HOW TO COMPLETE THIS TASK -
The answer must be exactly the lines from the one containing "ー）2L ラベルレス 1" through the end of the material, with both ends kept and no other lines.

RECORDS FOR THIS EXERCISE -

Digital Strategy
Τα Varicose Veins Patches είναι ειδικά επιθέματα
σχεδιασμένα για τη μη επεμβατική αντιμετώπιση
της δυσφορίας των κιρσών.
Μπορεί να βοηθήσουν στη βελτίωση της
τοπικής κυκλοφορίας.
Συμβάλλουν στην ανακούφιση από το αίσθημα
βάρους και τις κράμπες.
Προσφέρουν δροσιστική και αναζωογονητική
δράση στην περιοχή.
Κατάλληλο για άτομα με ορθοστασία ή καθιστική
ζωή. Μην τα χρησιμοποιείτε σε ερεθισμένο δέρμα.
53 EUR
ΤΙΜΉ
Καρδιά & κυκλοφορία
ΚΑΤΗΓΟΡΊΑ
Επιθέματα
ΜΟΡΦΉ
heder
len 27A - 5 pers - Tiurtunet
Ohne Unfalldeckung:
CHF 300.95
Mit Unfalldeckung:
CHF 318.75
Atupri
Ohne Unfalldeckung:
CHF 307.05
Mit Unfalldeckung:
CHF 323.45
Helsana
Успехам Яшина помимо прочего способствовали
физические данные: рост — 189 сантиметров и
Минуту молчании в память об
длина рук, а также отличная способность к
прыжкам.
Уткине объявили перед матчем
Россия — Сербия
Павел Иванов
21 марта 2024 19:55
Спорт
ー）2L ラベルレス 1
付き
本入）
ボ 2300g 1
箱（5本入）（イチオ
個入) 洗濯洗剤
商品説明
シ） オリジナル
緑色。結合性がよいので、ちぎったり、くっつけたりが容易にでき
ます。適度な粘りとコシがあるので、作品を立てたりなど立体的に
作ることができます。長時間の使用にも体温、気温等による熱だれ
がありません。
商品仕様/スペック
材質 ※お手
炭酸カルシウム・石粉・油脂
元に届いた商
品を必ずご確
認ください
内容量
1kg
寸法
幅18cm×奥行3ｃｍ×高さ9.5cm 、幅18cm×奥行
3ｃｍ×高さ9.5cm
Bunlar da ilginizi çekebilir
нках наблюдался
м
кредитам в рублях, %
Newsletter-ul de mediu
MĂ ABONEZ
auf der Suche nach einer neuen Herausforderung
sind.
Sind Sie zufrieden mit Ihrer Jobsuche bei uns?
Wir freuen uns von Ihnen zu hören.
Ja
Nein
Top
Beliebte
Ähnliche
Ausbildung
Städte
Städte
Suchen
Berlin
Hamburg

EXERCISE ANSWER -
ー）2L ラベルレス 1
付き
本入）
ボ 2300g 1
箱（5本入）（イチオ
個入) 洗濯洗剤
商品説明
シ） オリジナル
緑色。結合性がよいので、ちぎったり、くっつけたりが容易にでき
ます。適度な粘りとコシがあるので、作品を立てたりなど立体的に
作ることができます。長時間の使用にも体温、気温等による熱だれ
がありません。
商品仕様/スペック
材質 ※お手
炭酸カルシウム・石粉・油脂
元に届いた商
品を必ずご確
認ください
内容量
1kg
寸法
幅18cm×奥行3ｃｍ×高さ9.5cm 、幅18cm×奥行
3ｃｍ×高さ9.5cm
Bunlar da ilginizi çekebilir
нках наблюдался
м
кредитам в рублях, %
Newsletter-ul de mediu
MĂ ABONEZ
auf der Suche nach einer neuen Herausforderung
sind.
Sind Sie zufrieden mit Ihrer Jobsuche bei uns?
Wir freuen uns von Ihnen zu hören.
Ja
Nein
Top
Beliebte
Ähnliche
Ausbildung
Städte
Städte
Suchen
Berlin
Hamburg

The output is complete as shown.